Para a elaboração do ranking das Mudanças Climáticas foram analisadas 22 proposições que tratam sobre o tema e tiveram ao menos uma atividade legislativa durante a legislatura de 2019-2021. Essa amostra de projetos compreendeu um total de 22 pareceres, 236 emendas, 884 discursos e 24.250 votos. As proposições foram selecionadas em conjunto com a Rede de Advocacy Colaborativo, por intermédio da parceria com a organização Política por Inteiro. No total, o Ranking atribui notas para 540 parlamentares.

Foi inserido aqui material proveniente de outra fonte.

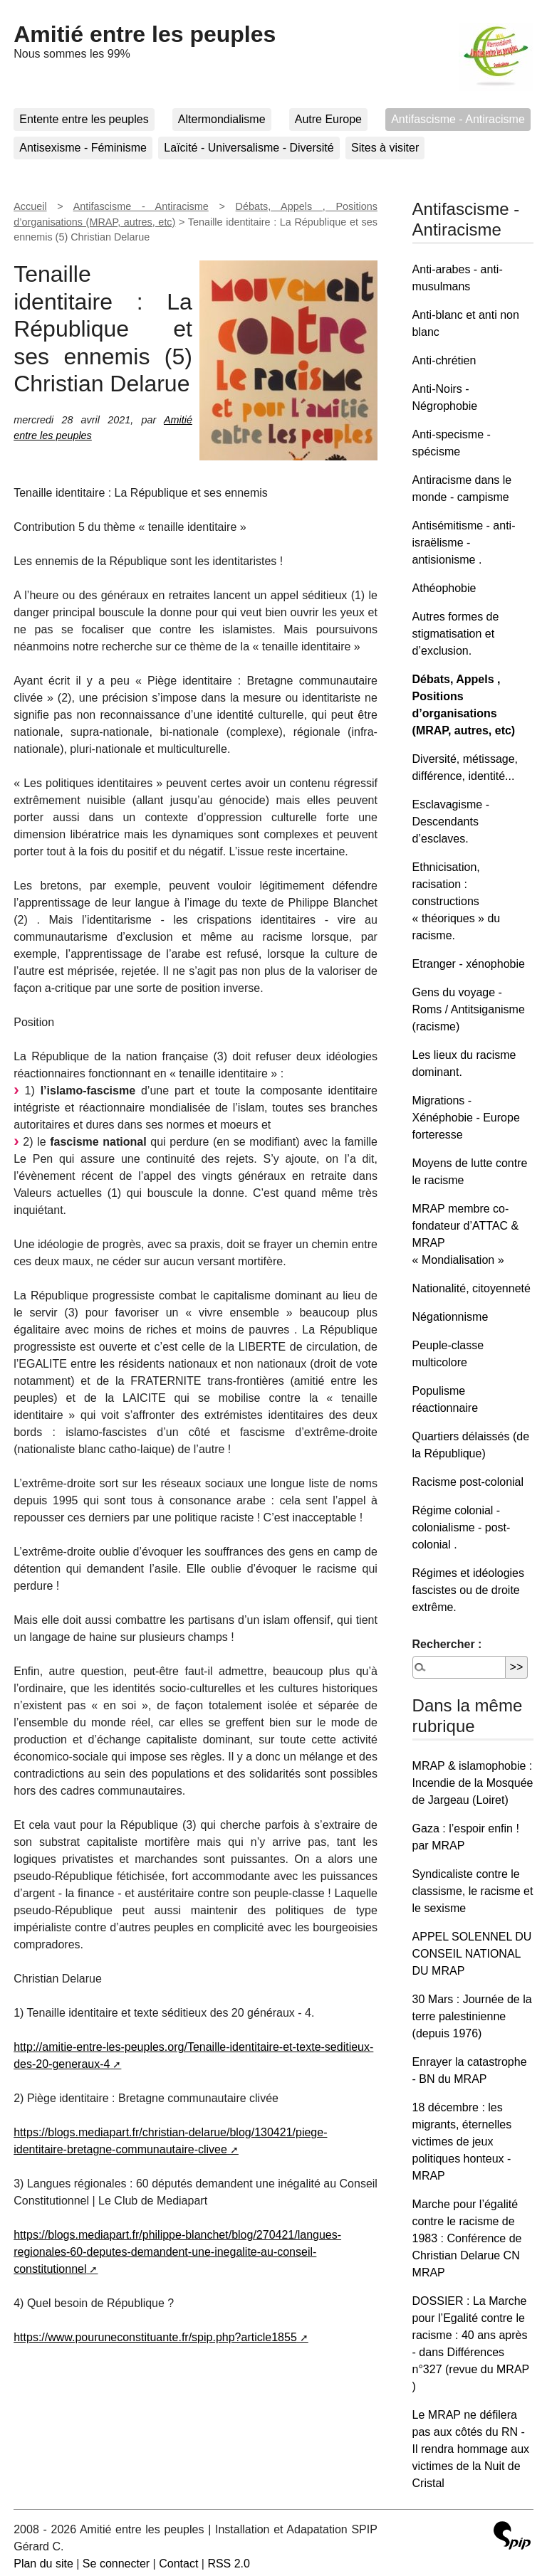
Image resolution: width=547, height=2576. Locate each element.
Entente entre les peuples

Para complementar a análise, extraímos e processamos dados do Portal de Dados Abertos da Câmara dos Deputados e do Repositório de Dados do Tribunal Superior Eleitoral, que foram posteriormente pareados por meio dos números de CPF dos e das parlamentares. Por conta dessa origem, é importante notar que os dados de classificação de cor/raça utilizados nas análises, bem como de escolaridade, foram auto-reportados pelos e pelas parlamentares. Para calcular as estatísticas descritivas que reportamos nos gráficos, utilizamos o ambiente de programação estatístico R.

Alguns dos gráficos que reportamos no texto exibem funções de densidade, isto é, a probabilidade de que um ou uma parlamentar tenha dado score; valores mais altos indicam que há mais parlamentares com determinado score, e vice-versa.